Your answer should consist only of the lines below from the one with "週末の保有資産公開（８月１日現在）" through the one with "Membru al trupei Vunk, reținut de", copied exactly.

**INFORMATION**
______
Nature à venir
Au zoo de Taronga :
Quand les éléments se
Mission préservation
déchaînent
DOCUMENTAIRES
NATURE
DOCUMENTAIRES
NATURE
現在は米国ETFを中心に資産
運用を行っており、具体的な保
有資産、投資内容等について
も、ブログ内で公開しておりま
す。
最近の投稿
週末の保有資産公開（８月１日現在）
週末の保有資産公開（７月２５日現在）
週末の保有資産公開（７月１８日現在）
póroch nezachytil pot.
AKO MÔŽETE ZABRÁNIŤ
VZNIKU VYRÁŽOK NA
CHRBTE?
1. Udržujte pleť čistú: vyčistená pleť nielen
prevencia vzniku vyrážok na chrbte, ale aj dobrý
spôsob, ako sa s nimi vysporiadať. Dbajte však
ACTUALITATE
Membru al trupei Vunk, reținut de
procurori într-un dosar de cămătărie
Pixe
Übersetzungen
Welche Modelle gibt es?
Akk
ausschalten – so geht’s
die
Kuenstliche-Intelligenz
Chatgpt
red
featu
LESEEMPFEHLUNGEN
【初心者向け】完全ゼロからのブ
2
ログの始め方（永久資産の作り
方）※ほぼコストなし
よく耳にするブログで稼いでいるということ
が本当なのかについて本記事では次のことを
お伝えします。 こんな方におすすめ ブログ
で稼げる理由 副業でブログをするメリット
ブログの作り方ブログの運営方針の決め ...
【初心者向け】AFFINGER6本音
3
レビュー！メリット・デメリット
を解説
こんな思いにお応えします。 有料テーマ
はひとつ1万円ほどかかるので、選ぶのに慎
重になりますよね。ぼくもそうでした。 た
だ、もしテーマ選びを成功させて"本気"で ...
______
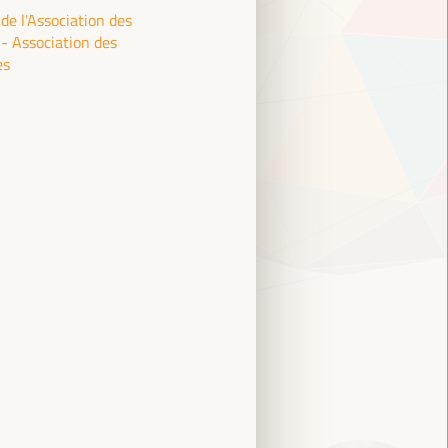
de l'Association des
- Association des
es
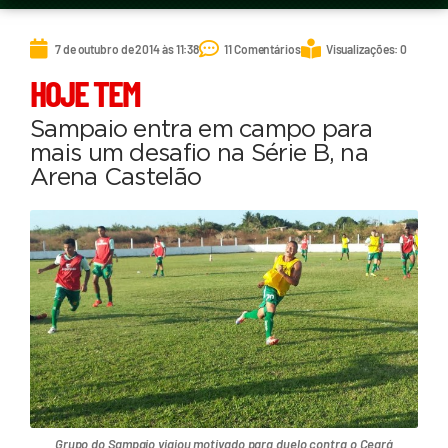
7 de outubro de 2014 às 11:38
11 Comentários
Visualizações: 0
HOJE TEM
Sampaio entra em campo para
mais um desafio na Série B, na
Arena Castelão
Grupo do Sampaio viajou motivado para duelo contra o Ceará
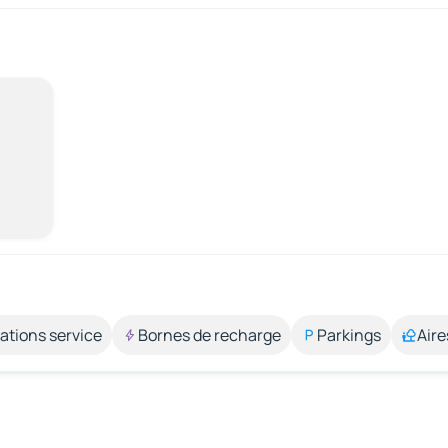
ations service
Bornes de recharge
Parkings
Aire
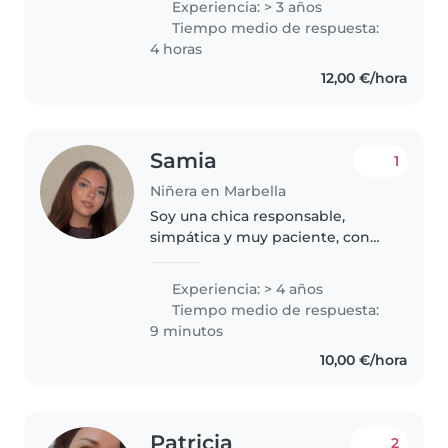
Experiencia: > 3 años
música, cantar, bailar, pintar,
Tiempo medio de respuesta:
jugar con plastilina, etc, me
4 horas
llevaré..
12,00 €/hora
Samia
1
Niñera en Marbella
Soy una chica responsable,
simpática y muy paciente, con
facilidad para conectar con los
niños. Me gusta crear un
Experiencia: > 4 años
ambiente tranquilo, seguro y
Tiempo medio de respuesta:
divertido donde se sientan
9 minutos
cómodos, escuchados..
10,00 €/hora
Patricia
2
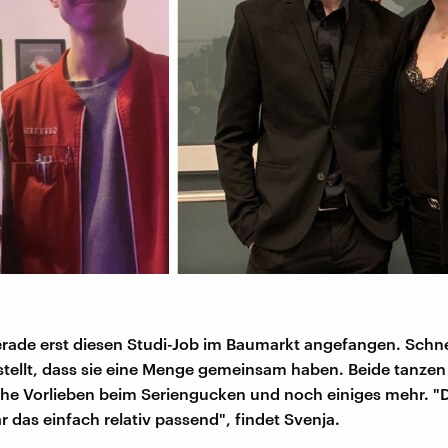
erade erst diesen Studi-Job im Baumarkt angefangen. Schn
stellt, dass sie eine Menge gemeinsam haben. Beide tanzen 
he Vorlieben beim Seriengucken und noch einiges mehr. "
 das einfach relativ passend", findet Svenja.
______
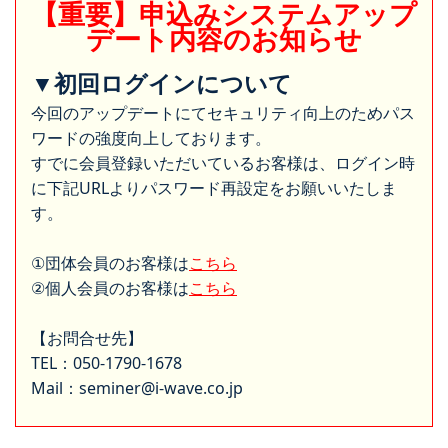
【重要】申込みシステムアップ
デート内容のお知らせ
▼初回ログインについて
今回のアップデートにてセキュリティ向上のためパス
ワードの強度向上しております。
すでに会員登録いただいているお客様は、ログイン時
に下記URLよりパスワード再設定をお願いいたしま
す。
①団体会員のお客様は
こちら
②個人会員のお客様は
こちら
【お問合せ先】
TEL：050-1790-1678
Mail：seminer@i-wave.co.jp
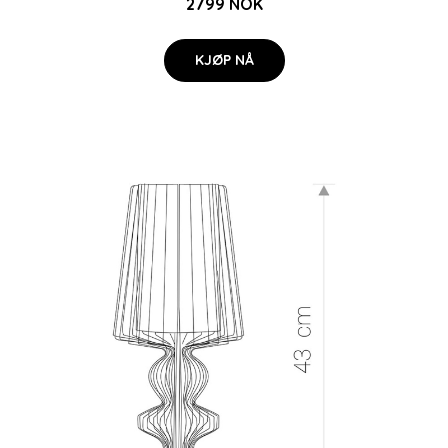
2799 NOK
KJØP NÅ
______
**EXERCISE SOLUTION**
週末の保有資産公開（８月１日現在）
週末の保有資産公開（７月２５日現在）
週末の保有資産公開（７月１８日現在）
póroch nezachytil pot.
AKO MÔŽETE ZABRÁNIŤ
VZNIKU VYRÁŽOK NA
CHRBTE?
1. Udržujte pleť čistú: vyčistená pleť nielen
prevencia vzniku vyrážok na chrbte, ale aj dobrý
spôsob, ako sa s nimi vysporiadať. Dbajte však
ACTUALITATE
Membru al trupei Vunk, reținut de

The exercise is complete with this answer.